◆ **Work request**
Give only the number of lines in the records that contain the word "ГОСТ".

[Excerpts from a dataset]

#####

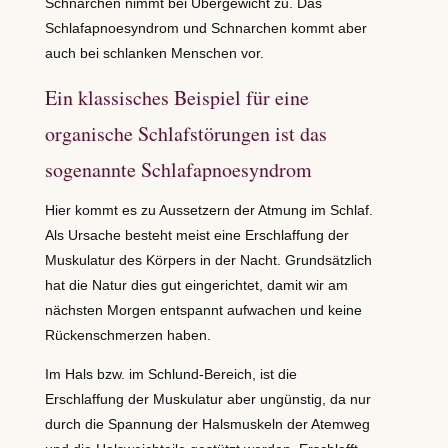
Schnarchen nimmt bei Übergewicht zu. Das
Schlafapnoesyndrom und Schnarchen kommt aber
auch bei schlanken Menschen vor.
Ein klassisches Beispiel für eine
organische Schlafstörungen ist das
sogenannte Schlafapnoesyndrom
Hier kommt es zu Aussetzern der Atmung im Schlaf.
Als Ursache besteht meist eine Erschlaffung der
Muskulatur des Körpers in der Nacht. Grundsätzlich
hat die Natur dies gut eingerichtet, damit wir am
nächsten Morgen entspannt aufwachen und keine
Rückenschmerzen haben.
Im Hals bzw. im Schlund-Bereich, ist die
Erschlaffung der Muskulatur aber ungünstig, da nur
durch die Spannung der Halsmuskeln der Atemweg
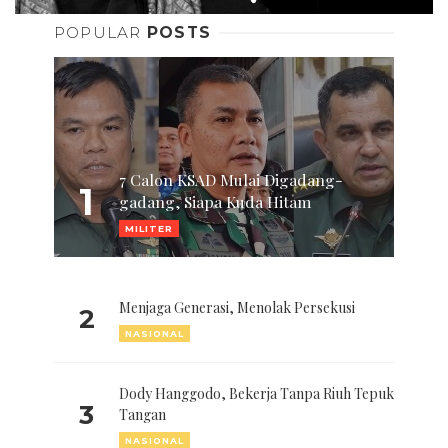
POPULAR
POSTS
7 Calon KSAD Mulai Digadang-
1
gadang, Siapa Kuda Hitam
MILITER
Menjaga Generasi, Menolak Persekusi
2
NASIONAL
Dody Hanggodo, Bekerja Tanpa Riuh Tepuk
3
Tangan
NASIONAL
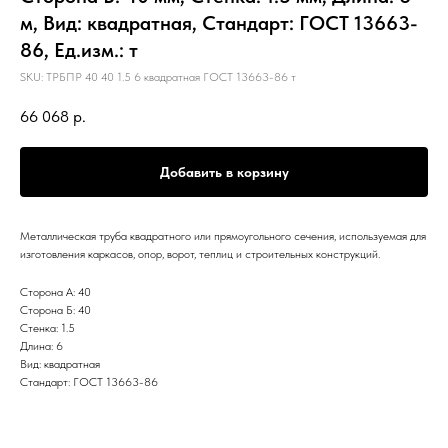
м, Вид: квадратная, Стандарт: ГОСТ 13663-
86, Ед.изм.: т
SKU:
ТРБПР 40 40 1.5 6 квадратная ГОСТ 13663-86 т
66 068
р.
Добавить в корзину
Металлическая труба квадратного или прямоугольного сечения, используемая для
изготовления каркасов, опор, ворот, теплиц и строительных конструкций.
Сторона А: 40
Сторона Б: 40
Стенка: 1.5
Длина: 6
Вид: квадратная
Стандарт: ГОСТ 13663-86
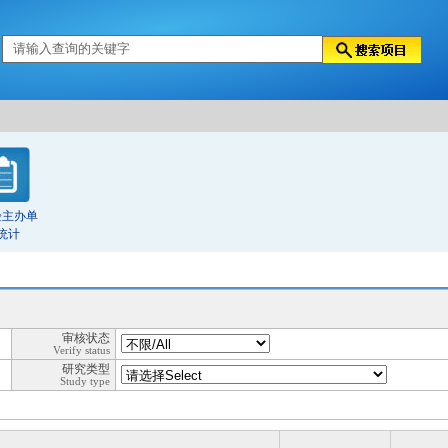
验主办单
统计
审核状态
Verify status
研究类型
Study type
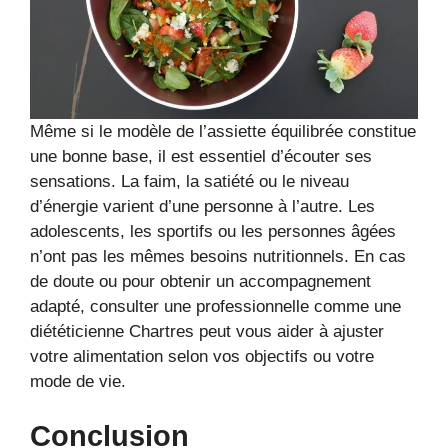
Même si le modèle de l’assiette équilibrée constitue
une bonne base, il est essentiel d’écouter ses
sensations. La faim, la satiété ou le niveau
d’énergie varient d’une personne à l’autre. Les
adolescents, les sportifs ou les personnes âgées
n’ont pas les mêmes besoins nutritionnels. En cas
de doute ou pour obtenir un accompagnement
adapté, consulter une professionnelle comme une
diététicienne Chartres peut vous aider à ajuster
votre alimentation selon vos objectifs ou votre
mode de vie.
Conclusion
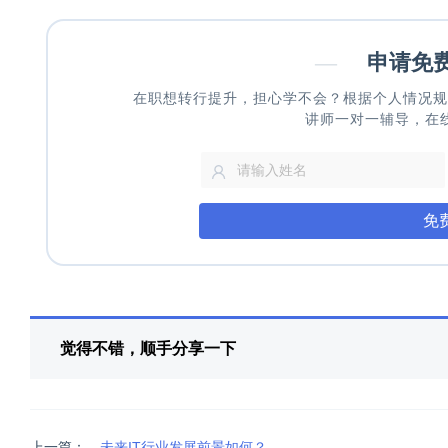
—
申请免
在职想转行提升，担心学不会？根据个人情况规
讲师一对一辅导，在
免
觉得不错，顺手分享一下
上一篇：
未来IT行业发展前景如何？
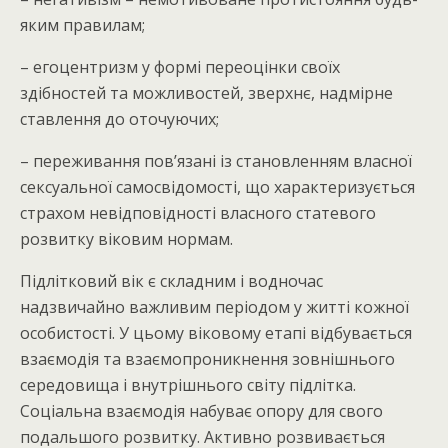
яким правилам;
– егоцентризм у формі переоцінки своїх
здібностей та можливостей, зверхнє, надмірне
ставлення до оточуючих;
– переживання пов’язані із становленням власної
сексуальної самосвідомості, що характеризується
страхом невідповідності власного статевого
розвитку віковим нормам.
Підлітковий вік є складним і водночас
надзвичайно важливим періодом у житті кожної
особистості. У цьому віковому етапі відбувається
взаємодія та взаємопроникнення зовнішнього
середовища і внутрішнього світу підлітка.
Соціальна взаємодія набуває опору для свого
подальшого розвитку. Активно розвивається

#####

◆ **Exercise solution**
3